Comprar un vehículo ya no consiste simplemente en encontrar un modelo que encaje en un presupuesto. Antes de tomar una decisión, muchos conductores comparan antigüedad, kilometraje, consumo, mantenimiento, equipamiento, historial e incluso el valor que podría conservar el coche con el paso del tiempo.
Este cambio de prioridades ayuda a explicar el peso que han adquirido los coches de segunda mano. En España, durante 2025 se vendieron 2.218.824 turismos de ocasión, un 4,2 % más que el año anterior.

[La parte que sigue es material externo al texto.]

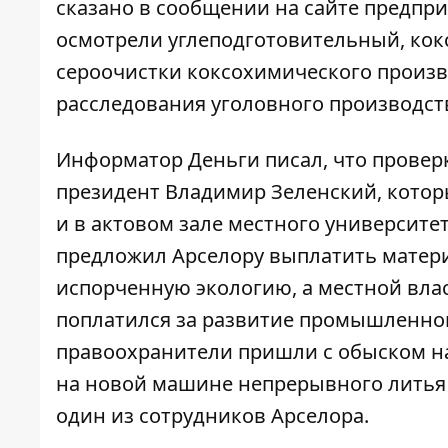
сказано в
сообщении на сайте предпр
осмотрели углеподготовительный, кокс
сероочистки коксохимического произво
расследования уголовного производств
Информатор Деньги
писал
, что провер
президент Владимир Зеленский, которы
и в актовом зале местного университет
предложил Арселору выплатить мате
испорченную экологию, а местной власт
поплатился за развитие промышленног
правоохранители пришли с обыском н
на новой машине непрерывного литья з
один из сотрудников Арселора.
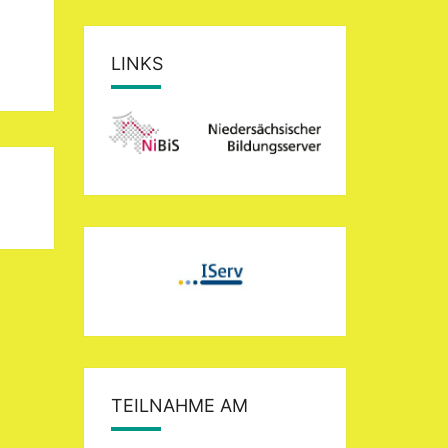
LINKS
TEILNAHME AM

Por cada automóvil nuevo se comercializaron 1,9 usados.
Aunque las condiciones varían de un mercado a otro, las cifras reflejan una realidad bastante clara: cuando comprar un coche nuevo exige un desembolso cada vez mayor, el comprador de segunda mano necesita analizar qué recibirá a cambio de su dinero.
El precio cambia las reglas del mercado automotor
El encarecimiento de los vehículos nuevos es uno de los factores que ha impulsado el interés por los usados. En España, el precio medio de los automóviles nuevos vendidos en concesionarios alcanzó los 44.419 euros al cierre de 2025, un 45,6 % más que en 2019, según datos de Ganvam.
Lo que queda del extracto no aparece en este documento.